COS 136-10 - Coastal fog and plant flammability in California shrublands

Thursday, August 10, 2017: 11:10 AM
B116, Oregon Convention Center
Nathan C. Emery, Plant Biology, Michigan State University, East Lansing, MI, Carla D'Antonio, Ecology, Evolution & Marine Biology, University of California Santa Barbara, Santa Barbara, CA and Christopher Still, Forest Ecosystems and Society, Oregon State University, Corvallis, OR

While we have learned much from ecological research on plant water resources, many unknowns remain in our understanding of how fog influences ecosystems. Across most Mediterranean-type climate regions, seasonal drought desiccates plants, facilitating ignition and the spread of wildfires. Along the California coast, summertime fog has the potential to ameliorate drought conditions and thus reduce plant flammability. This study investigated the uptake of dry season fog and how it affects live fuel moisture in six dominant shrub species from chaparral and sage scrub plant associations. Fog water uptake was evaluated using stable isotopes of hydrogen and oxygen at several field sites in Santa Barbara County. To determine the effects of fog on live fuel moisture, meteorological measurements, drought indices, and fog deposition were merged into principal components and incorporated into a linear mixed effects model of live fuel moisture loss rate during the summer drought. We hypothesized that given the patterns of summer fog deposition, lower elevation plant communities and species with shallow roots were more likely to uptake fog water. Additionally, we predicted that fog would significantly affect plant flammability in these same species more than species found at higher elevations.

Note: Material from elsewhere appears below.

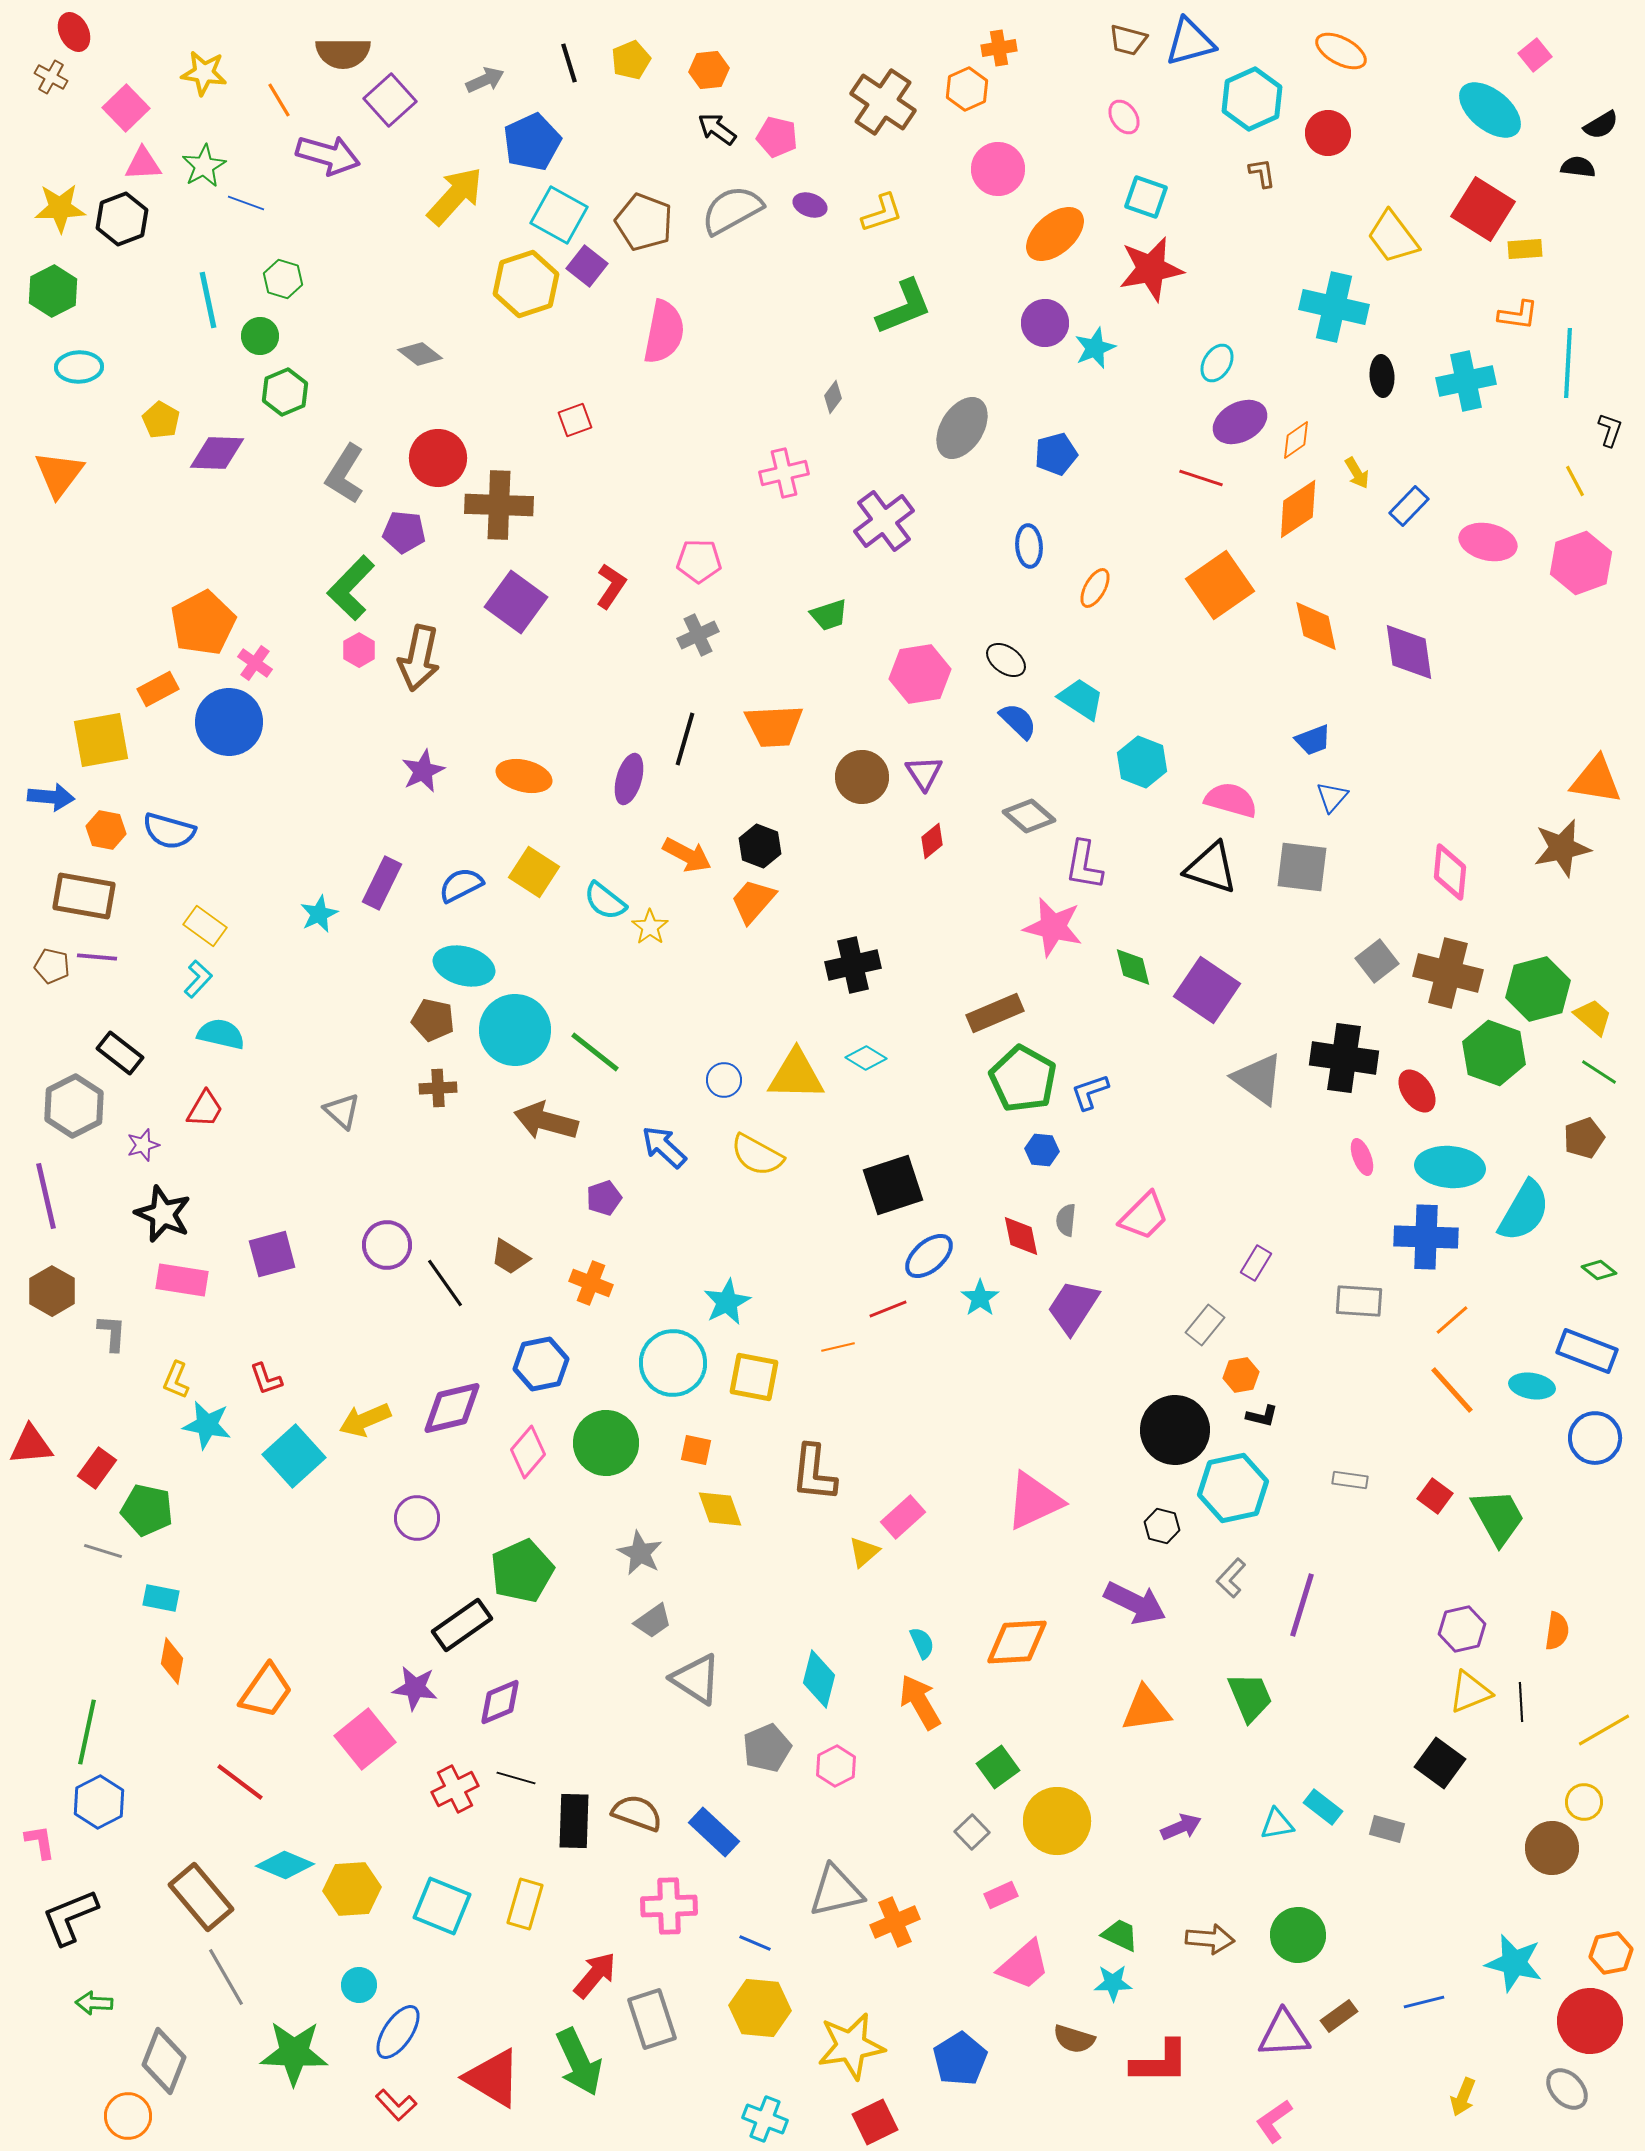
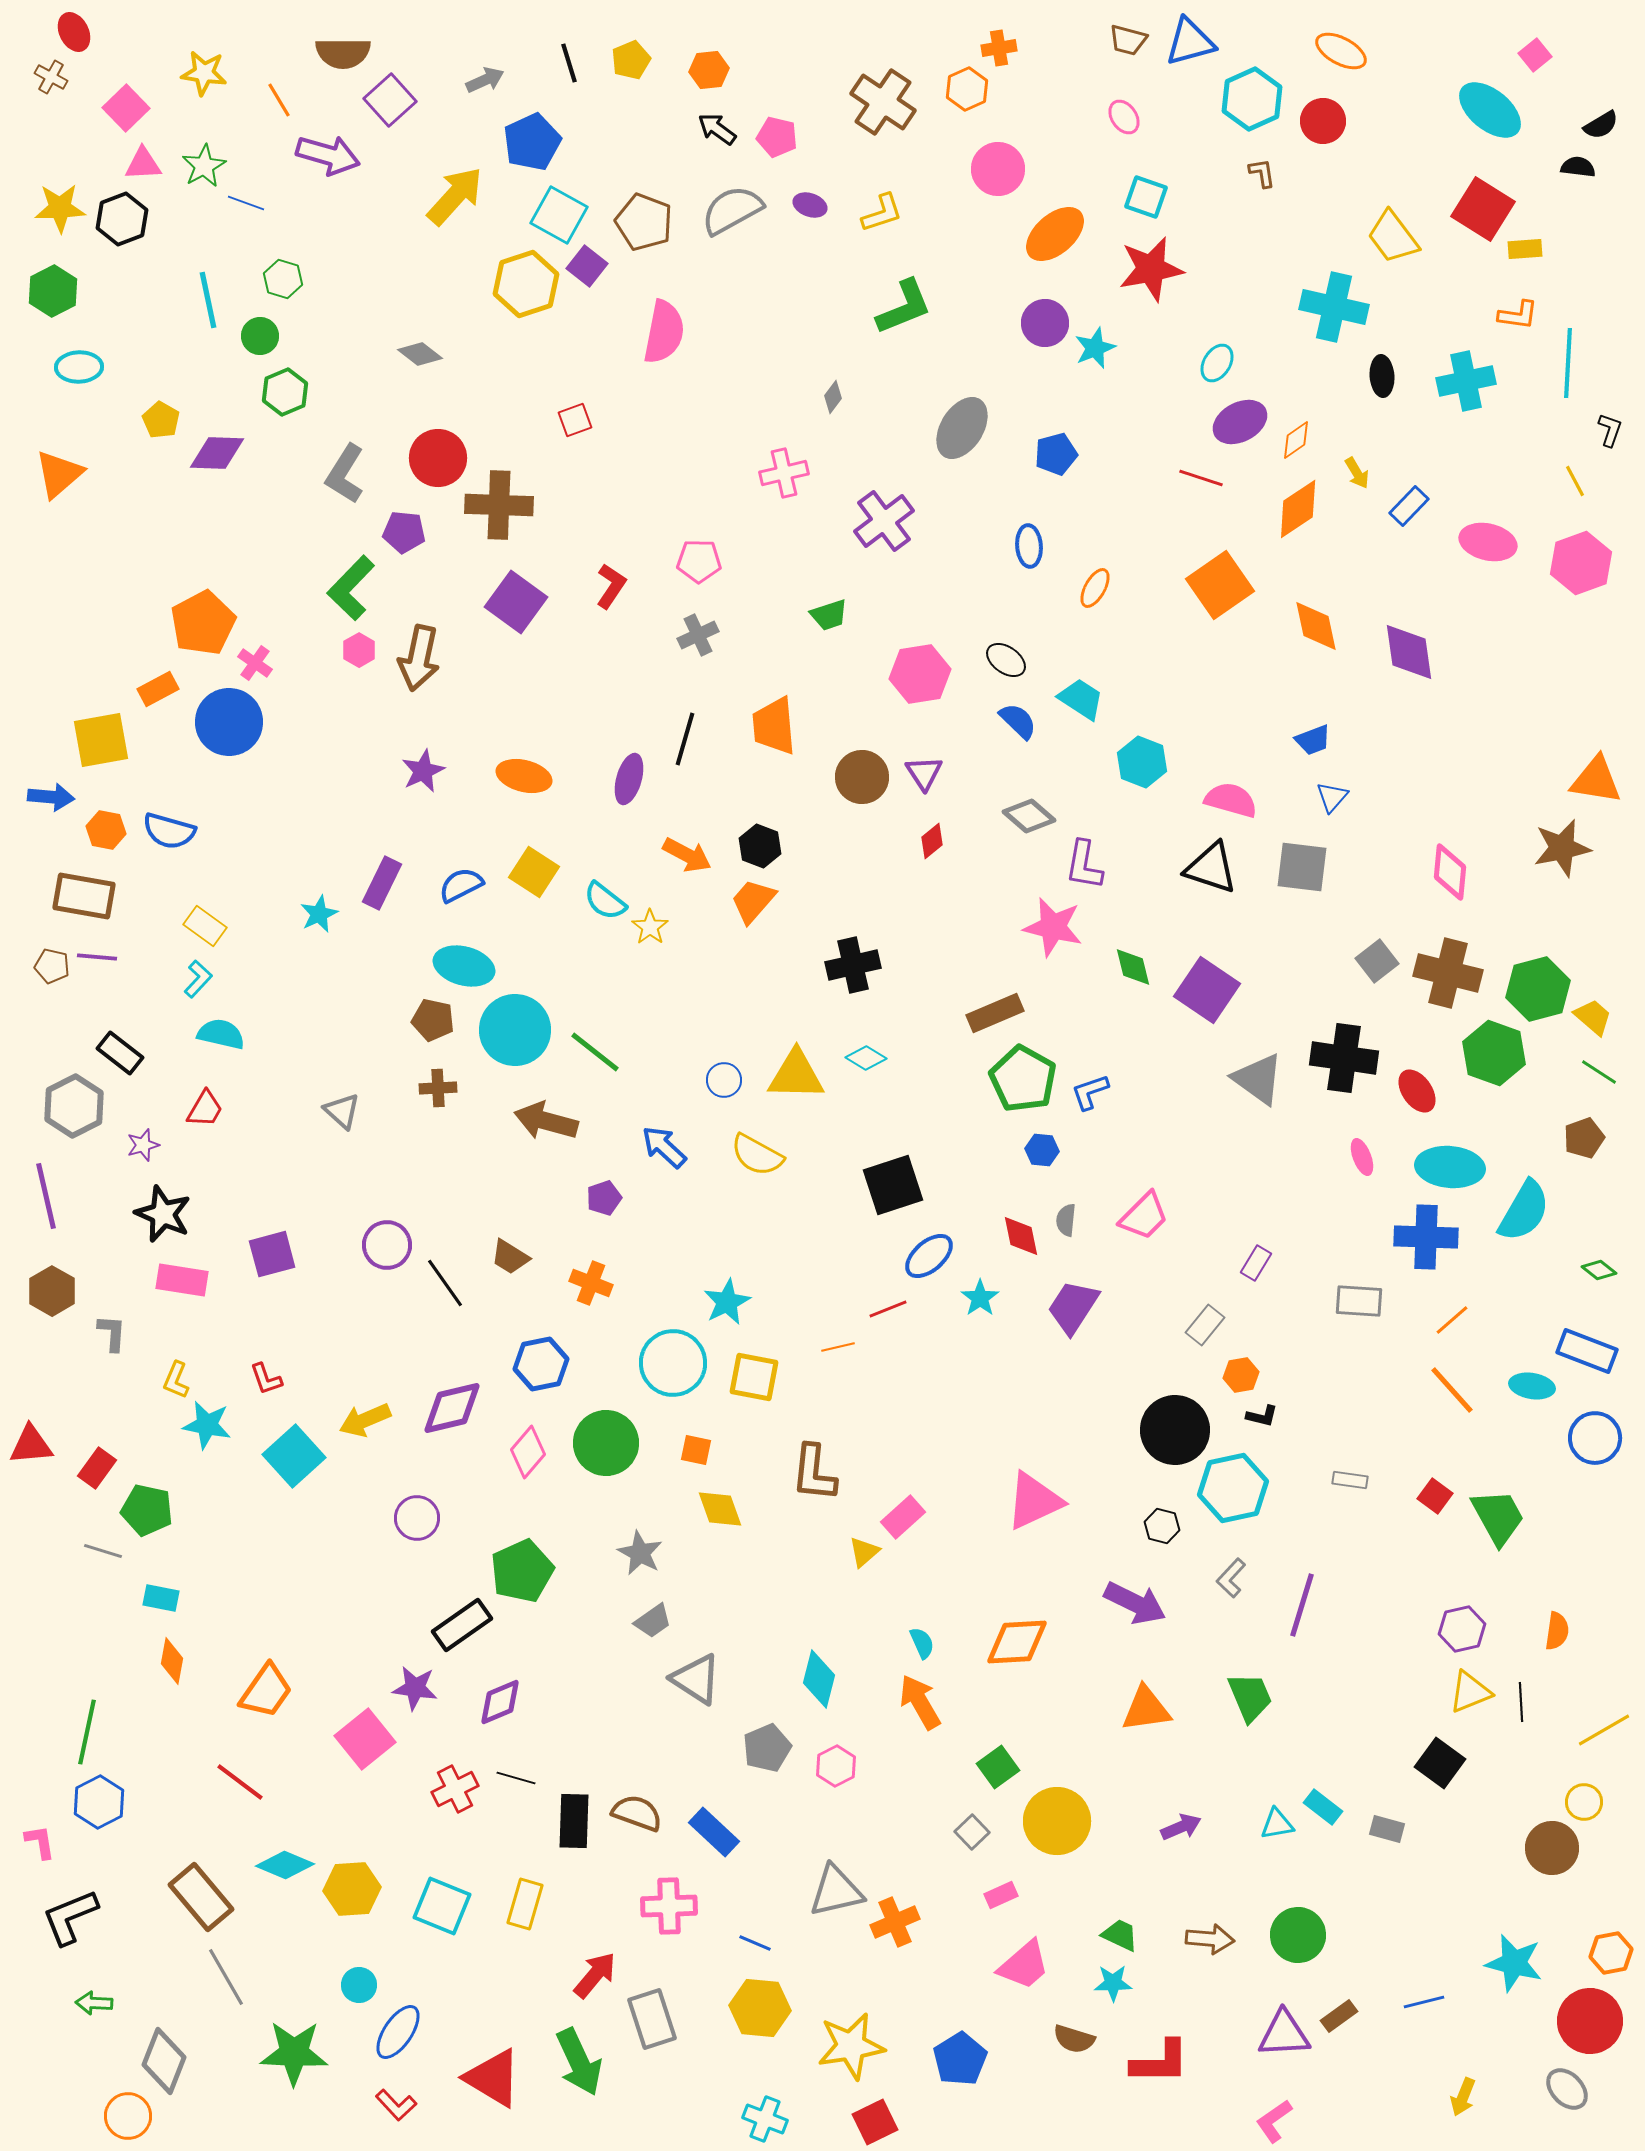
red circle at (1328, 133): moved 5 px left, 12 px up
orange triangle at (59, 474): rotated 12 degrees clockwise
orange trapezoid at (774, 726): rotated 88 degrees clockwise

Fog water uptake was identified only in Baccharis pilularis, from the sage scrub association. To determine the effects of fog on live fuel moisture, meteorological variables and indices including fog deposition were combined into principal components and the scores regressed against the live fuel moisture loss rate during the summer drought. Fog deposition was a significant correlate of live fuel moisture loss rate for the three sage scrub species tested, but not for the chaparral species. It is likely that fog ameliorates drought for species that experience consistent fog during the summer months. In coastal California, summer fog can be an important water source for some species and reduce live fuel moisture loss rates during the summer drought. Regions of the world with consistent fog deposition may be less susceptible to wildfires than would be predicted by traditional models of fire danger.